There is quite a lot to admire in Iris though.

It is a biopic of Iris Murdoch, and it focuses on the author's relationship with husband, John Bayley. The narrative flashes back and forth between the pair's early romance and how she suffers Alzheimer's disease later in life.

As a biopic, Richard Eyre's film fails. The use of flashing back and forth through time is done brilliantly, but it makes it seem more like a fictional story. It never shows you how Murdoch rose to fame with her books.

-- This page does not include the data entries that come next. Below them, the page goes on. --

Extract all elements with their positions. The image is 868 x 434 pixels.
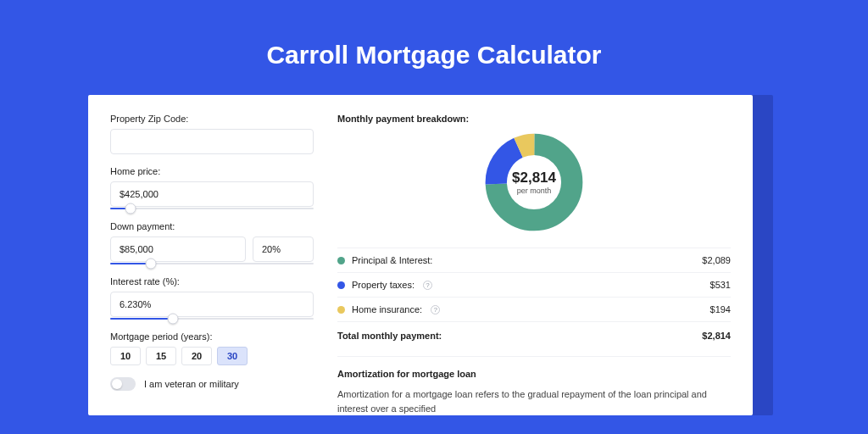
veteran-toggle-knob [112,379,122,389]
veteran-toggle[interactable] [110,377,136,391]
interest-slider-fill [110,318,173,320]
page-title: Carroll Mortgage Calculator [95,41,773,70]
home-price-slider[interactable] [110,208,314,209]
period-label: Mortgage period (years): [110,331,314,342]
interest-input[interactable] [110,292,314,317]
legend-row-taxes: Property taxes: ? $531 [337,272,731,297]
interest-slider[interactable] [110,318,314,320]
total-row: Total monthly payment: $2,814 [337,321,731,351]
legend-row-principal: Principal & Interest: $2,089 [337,248,731,272]
dot-taxes [337,281,345,289]
down-payment-label: Down payment: [110,221,314,231]
home-price-input[interactable] [110,181,314,207]
home-price-label: Home price: [110,166,314,176]
period-option-20[interactable]: 20 [181,347,212,365]
legend-label-principal: Principal & Interest: [352,255,432,265]
period-option-15[interactable]: 15 [146,347,176,365]
card-shadow: Property Zip Code: Home price: Down paym… [95,95,773,415]
form-panel: Property Zip Code: Home price: Down paym… [110,114,314,415]
legend-value-taxes: $531 [710,280,731,290]
help-icon[interactable]: ? [431,305,440,314]
dot-insurance [337,306,345,314]
down-payment-slider-thumb[interactable] [146,259,157,270]
home-price-slider-thumb[interactable] [125,203,136,214]
legend-row-insurance: Home insurance: ? $194 [337,297,731,321]
veteran-label: I am veteran or military [144,379,239,389]
donut-center-sub: per month [517,186,552,195]
period-option-10[interactable]: 10 [110,347,141,365]
zip-label: Property Zip Code: [110,114,314,124]
amortization-section: Amortization for mortgage loan Amortizat… [337,356,731,415]
zip-input[interactable] [110,129,314,154]
donut-center-amount: $2,814 [512,170,556,186]
down-payment-slider[interactable] [110,263,314,264]
breakdown-donut-chart: $2,814 per month [484,132,584,232]
legend-label-insurance: Home insurance: [352,304,422,314]
calculator-card: Property Zip Code: Home price: Down paym… [88,95,753,415]
amortization-text: Amortization for a mortgage loan refers … [337,387,731,415]
legend-label-taxes: Property taxes: [352,280,415,290]
interest-label: Interest rate (%): [110,276,314,287]
breakdown-panel: Monthly payment breakdown: [337,114,731,415]
legend-value-insurance: $194 [710,304,731,314]
legend-value-principal: $2,089 [702,255,731,265]
total-label: Total monthly payment: [337,331,442,341]
period-options: 10 15 20 30 [110,347,314,365]
help-icon[interactable]: ? [423,281,432,290]
down-payment-input[interactable] [110,236,246,262]
amortization-title: Amortization for mortgage loan [337,369,731,379]
breakdown-title: Monthly payment breakdown: [337,114,731,124]
total-value: $2,814 [702,331,731,341]
interest-slider-thumb[interactable] [168,314,179,325]
period-option-30[interactable]: 30 [217,347,248,365]
dot-principal [337,257,345,264]
down-payment-pct-input[interactable] [253,236,314,262]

However, if you do watch it with a fictional eye it works well with a quartet of brilliant performances. Judi Dench and Kate Winslet take the role of a young and old Murdoch while Jim Broadbent and Hugh Bonnenville out act them both in the roles of Bayley, young and old.

Eyre's direction is not only stylish but he also makes it realistic. Even his use of the Teletubbies also makes it harrowing at times.

Made by BBC films, parts of the film seems to have too much product placement. The use of the Teletubbies and the BBC logo popping up just about everywhere.

Dench and Broadbent succeed in portraying the two. But no matter how brilliant they act, it's the film's bad attempt as a biopic that spoils everything.